Page-level text extractions
#####
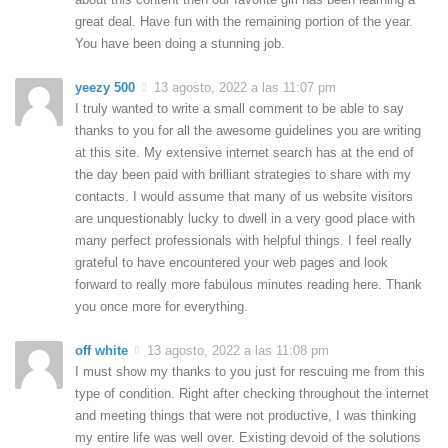
great deal. Have fun with the remaining portion of the year.
You have been doing a stunning job.
yeezy 500
13 agosto, 2022 a las 11:07 pm
I truly wanted to write a small comment to be able to say
thanks to you for all the awesome guidelines you are writing
at this site. My extensive internet search has at the end of
the day been paid with brilliant strategies to share with my
contacts. I would assume that many of us website visitors
are unquestionably lucky to dwell in a very good place with
many perfect professionals with helpful things. I feel really
grateful to have encountered your web pages and look
forward to really more fabulous minutes reading here. Thank
you once more for everything.
off white
13 agosto, 2022 a las 11:08 pm
I must show my thanks to you just for rescuing me from this
type of condition. Right after checking throughout the internet
and meeting things that were not productive, I was thinking
my entire life was well over. Existing devoid of the solutions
#####
Retype the entries above word for word, minus any images.

great deal. Have fun with the remaining portion of the year.
You have been doing a stunning job.
yeezy 500
13 agosto, 2022 a las 11:07 pm
I truly wanted to write a small comment to be able to say
thanks to you for all the awesome guidelines you are writing
at this site. My extensive internet search has at the end of
the day been paid with brilliant strategies to share with my
contacts. I would assume that many of us website visitors
are unquestionably lucky to dwell in a very good place with
many perfect professionals with helpful things. I feel really
grateful to have encountered your web pages and look
forward to really more fabulous minutes reading here. Thank
you once more for everything.
off white
13 agosto, 2022 a las 11:08 pm
I must show my thanks to you just for rescuing me from this
type of condition. Right after checking throughout the internet
and meeting things that were not productive, I was thinking
my entire life was well over. Existing devoid of the solutions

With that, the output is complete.